According to data release by the Social Security Administration, folks receiving disability benefits has reached an all time high of nearly 11 million. If those on disability were to form their own state, it would be the 8th most populated in the union. To be more specific, it would fall in line between Georgia and Ohio.
Think about that, an entire, highly populated state, would be made up entirely of those unable to work and receiving benefits. This number has grown, steadily, for 196 straight months. That’s more than 16 years that more and more people are able to work less and less.
Now numbers can be misleading. A skeptic would point out that a total number may not be of concern, because the American population has also increased over that 16 year period. Further digging however provides the greatest amount of perspective.
In 1956 disability benefits were added to Social Security. By 1968, 12 years into the program, there were 1.2 million Americans receiving benefits. When compared to full time workers, the ratio was 51 to 1. In other words, for every person on disability there were 51 Americans working to pay into the system. Less than 2% of the working population were disabled.
Fast forward to 2013. Any guesses as to what the current pay-in to pay-out ratio is? As the number of beneficiaries has hit a record high, the number of full time workers has proportionately decreased.

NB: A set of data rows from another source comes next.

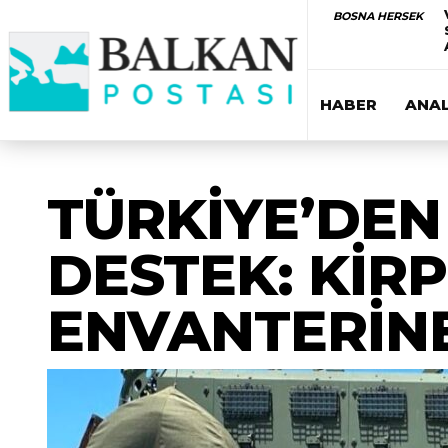
BOSNA HERSEK
HABER
ANAL
TÜRKİYE’DEN
DESTEK: KİRP
ENVANTERİNE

Today’s ratio is an abysmal 13 to 1. Now, nearly 8% of the working population is disabled.
What could have lead to this drastic change? When looking at unemployment data, there is a direct correlation with disability beneficiaries. As people lose their jobs, they migrate over to not-working, and getting paid. This may sound like a callous generalization, but during every major economic recession, when unemployment spikes, so do applications for disability. (See figure 1).
Why would people, who suddenly lost their jobs, now be unable to work at all? Well, in 1980, President Carter signed the Disability Amendments Act of 1980 which put tighter restrictions on who is eligible for benefits. When President Reagan stepped up enforcement of this act, it stripped benefits from one million recipients and caused a huge outcry and political hostilities. So, in 1984 to save themselves for reelection, both the House and the Senate unanimously supported a relaxation in requirements which was signed into law by Reagan. Thus began the accessibility of benefits.
This new act, according to a report in Forbes magazine, “instructed the government to place greater weight on applicants’ own assessments of their disability, especially when it came to pain and discomfort; to replace the government’s medical assessments with those of the applicants’ own doctors; and to loosen the screening criteria for mental illness, among other things. The overall effect was to create a giant loophole, by which an applicant’s subjective claim that he was in pain, or mentally incapacitated, would be enough to claim disability.”
The report continues, “The numbers back this up. While Americans may be gaining weight, they suffer from fewer disabling conditions than they did 40 years ago, thanks to advances in medical technology. A paper published by the Center for American Progress and the Brookings Institution, shows that while traditional medical causes of disability—cancer, stroke, heart attacks, and the like—have stayed relatively constant, Social Security disability benefits have exploded for people with musculoskeletal and mental disorders.”
So while medicine and healthcare improve, those unable to work increases. When unemployment rises, suddenly the numbers of those unable to be employed jump as well. While there are those in legitimate need of assistance, this data points to great abuse, which occurs with all entitlements. Either reform is needed or we’ll just become a disabled nation.